A suo avviso, “la pediatria deve assolutamente avere questi gruppi di specialisti di CPP”. Il Gruppo pediatrico di cure palliative (GPS) che lui dirige è stato creato nel 2007 in seno all’unità di onco-ematologia pediatrica. “Lo abbiamo fatto un po’ sotto forma di volontariato, fuori dai nostri orari di lavoro. A poco a poco, tramite fondazioni private, abbiamo trovato dei mezzi per poter farlo meglio”, ci racconta.
Ora è in atto una riflessione affinché il gruppo diventi trasversale e globale, al fine di “aiutare anche i bambini in neurologia, i bambini che hanno malattie di nascita d’origine metabolica o di origine polmonare, cardiaca o altro. Per questo occorrono più mezzi. Sono in corso domande a livello istituzionale”.
In Svizzera dei ritardi, ma…
Il fatto che il GPS a Ginevra sia stato creato solo grazie a uno spirito pionieristico e volontaristico di un gruppo di professionisti e che gli HUG per ora non dispongano di una unità istituzionalizzata di CPP riflette certe situazioni della Svizzera in questo ambito. In tutta la Confederazione solo tre ospedali – a San Gallo, Zurigo e Losanna – ne sono dotati, è emerso da uno studioCollegamento esterno presentato in febbraio, che ha anche evidenziato le differenze tra gli ospedali con e senza una squadra specializzata in CPP.

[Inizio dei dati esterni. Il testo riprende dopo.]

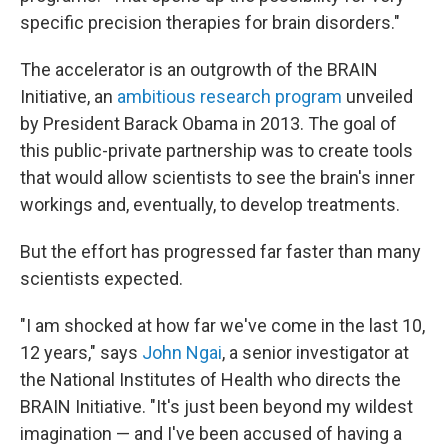
specific precision therapies for brain disorders."
The accelerator is an outgrowth of the BRAIN
Initiative, an
ambitious research program
unveiled
by President Barack Obama in 2013. The goal of
this public-private partnership was to create tools
that would allow scientists to see the brain's inner
workings and, eventually, to develop treatments.
But the effort has progressed far faster than many
scientists expected.
"I am shocked at how far we've come in the last 10,
12 years," says
John Ngai
, a senior investigator at
the National Institutes of Health who directs the
BRAIN Initiative. "It's just been beyond my wildest
imagination — and I've been accused of having a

Il professor Marc Ansari è però fiducioso: “Vedo solo cose positive per il futuro. A poco a poco, ci sono più mezzi, più persone sensibilizzate, a tutti i livelli, degli individui, della società, ma anche delle istituzioni e della politica. In Svizzera non siamo sempre i più rapidi, ma quando si fa qualcosa, viene fatto bene, in modo solido sul lungo termine. Adesso è stata presa coscienza della necessità di accelerare lo sviluppo delle CPP e si va in questa direzione, anche se c’è ancora molto lavoro da fare”.